A small group of foreign journalists every year gets a rare opportunity to visit the Tibetan plateau barren and ringed by dense groves at the invitation of the Chinese government to showcase the progress Tibet has made since the Chinese ‘takeover'.

This correspondent was part of the foreign media tour of Tibet in the recent past.

The tastefully lit square with magnificent fountains facing the famed, majestic Potala Palace, once the seat of the Dalai Lama, is the most visited place, especially in the evening.

In Lhasa, which in Tibetan language means holy land, the sun sets normally in summer at around 9 p.m.

Transcending geographical barriers, Hindi movies and love songs make their presence felt in mobile ringtones and even the lips of the Chinese youth in Tibet.

When this correspondent visited the Beijing Experimental School in Lhasa, a big screen at the entrance showcased students swaying to the "Chaiyya chaiyyaa" song from the Shah Rukh Khan-starrer Hindi film "Dil Se".

Government officials say that Indian films, dubbed in Mandarin, get released simultaneously in Lhasa with the mainland.

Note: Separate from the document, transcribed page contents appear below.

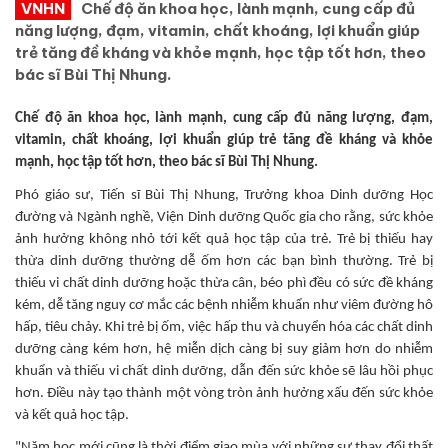
VNHN
Chế độ ăn khoa học, lành mạnh, cung cấp đủ
năng lượng, đạm, vitamin, chất khoáng, lợi khuẩn giúp
trẻ tăng đề kháng và khỏe mạnh, học tập tốt hơn, theo
bác sĩ Bùi Thị Nhung.
Chế độ ăn khoa học, lành mạnh, cung cấp đủ năng lượng, đạm,
vitamin, chất khoáng, lợi khuẩn giúp trẻ tăng đề kháng và khỏe
mạnh, học tập tốt hơn, theo bác sĩ Bùi Thị Nhung.
Phó giáo sư, Tiến sĩ Bùi Thị Nhung, Trưởng khoa Dinh dưỡng Học
đường và Ngành nghề, Viện Dinh dưỡng Quốc gia cho rằng, sức khỏe
ảnh hưởng không nhỏ tới kết quả học tập của trẻ. Trẻ bị thiếu hay
thừa dinh dưỡng thường dễ ốm hơn các bạn bình thường. Trẻ bị
thiếu vi chất dinh dưỡng hoặc thừa cân, béo phì đều có sức đề kháng
kém, dễ tăng nguy cơ mắc các bệnh nhiễm khuẩn như viêm đường hô
hấp, tiêu chảy. Khi trẻ bị ốm, việc hấp thu và chuyển hóa các chất dinh
dưỡng càng kém hơn, hệ miễn dịch càng bị suy giảm hơn do nhiễm
khuẩn và thiếu vi chất dinh dưỡng, dẫn đến sức khỏe sẽ lâu hồi phục
hơn. Điều này tạo thành một vòng tròn ảnh hưởng xấu đến sức khỏe
và kết quả học tập.
"Năm học mới cũng là thời điểm giao mùa với những sự thay đổi thất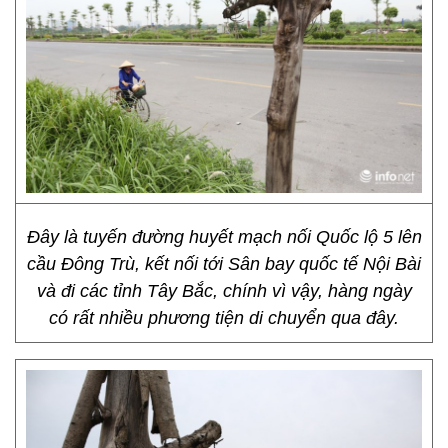
Đây là tuyến đường huyết mạch nối Quốc lộ 5 lên
cầu Đông Trù, kết nối tới Sân bay quốc tế Nội Bài
và đi các tỉnh Tây Bắc, chính vì vậy, hàng ngày
có rất nhiều phương tiện di chuyển qua đây.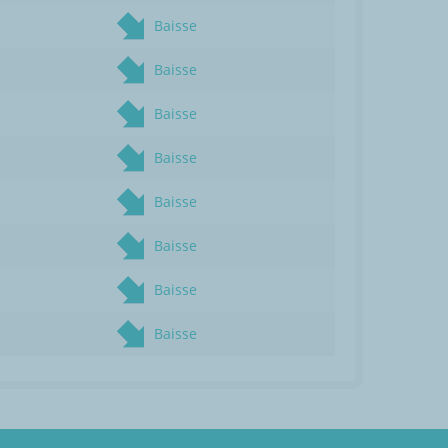
Baisse
Baisse
Baisse
Baisse
Baisse
Baisse
Baisse
Baisse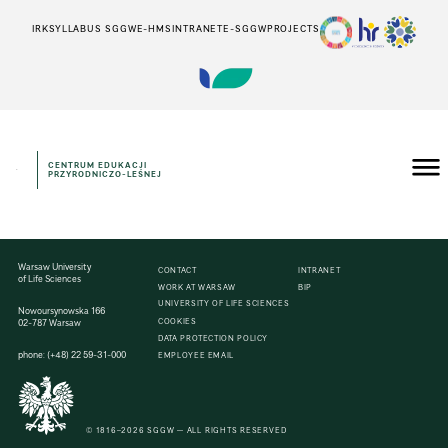
IRK
SYLLABUS SGGW
E-HMS
INTRANET
E-SGGW
PROJECTS
CENTRUM EDUKACJI
PRZYRODNICZO-LEŚNEJ
Warsaw University
CONTACT
INTRANET
of Life Sciences
WORK AT WARSAW
BIP
UNIVERSITY OF LIFE SCIENCES
Nowoursynowska 166
COOKIES
02-787 Warsaw
DATA PROTECTION POLICY
phone:
(+48)
22
59-31-000
EMPLOYEE EMAIL
© 1816–2026 SGGW — ALL RIGHTS RESERVED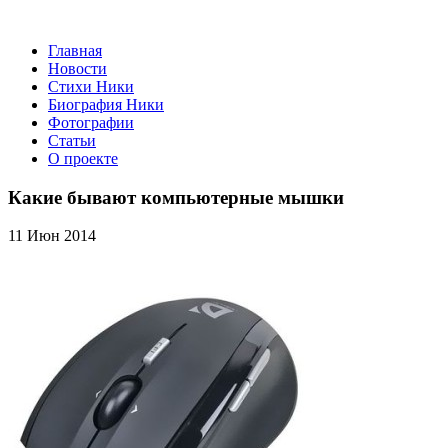
Главная
Новости
Стихи Ники
Биография Ники
Фотографии
Статьи
О проекте
Какие бывают компьютерные мышки
11 Июн 2014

The upscale Lhasa has four cinemas.

The 1,300-year-old Potala Palace, included in the UNESCO World Heritage List in 1994, with seven golden peaks on the main building, is a model of ancient architecture and home to over 100,000 pieces of cultural relics such as murals, stupas, statues, ‘thangkas' and rare sutras.

The authorities restrict visitors to the Potala Palace to less than 4,000 a day and it stays open from 9 a.m. to 5.30 p.m.

In 2002, the Chinese government invested a total 179.3 million yuan in the renovation of the palace. Every year renovation is being carried out by painting the interior and exterior walls of the Potala Palace.

The Potala Palace, which symbolises Tibetan Buddhism and its central role in the traditional administration of Tibet, was first built by the Tibetan king Songtsen Gampo in the 7th century and it was rebuilt in the mid 17th century by the fifth Dalai Lama.

According to UNESCO, the Potala Palace, noteworthy for its unique architecture globally, reached its present size and form in the years that followed as a result of repeated renovation and expansion.

The Potala Palace, together with the Norbulingka and the Sakya Monastery, are the three main Tibetan cultural heritage sites in Lhasa.

The current Dalai Lama, the Tibetan spiritual leader, lives in exile in Dharamsala in the northern Indian hill state of Himachal Pradesh.

He escaped to India from the Potala Palace in 1959 along with his followers after China crushed an uprising in Tibet.

India has a literary connection with Tibet and one of its most widely travelled writers, Rahul Sankrityayan, is still close to the heart of the Chinese people, even after eight decades.

His memory is preserved in a memorial to renowned Tibetan scholar, poet and thinker Gedun Chophel, who was Sankrityayan's fellow traveller, in the capital Lhasa.

Located on the popular Barkhor Street in the vicinity of the Jokhang Temple, the important cultural relics in the heart of old Lhasa, the Gedun Chophel Memorial was opened in his last residence to the public after renovation on November 11, 2013.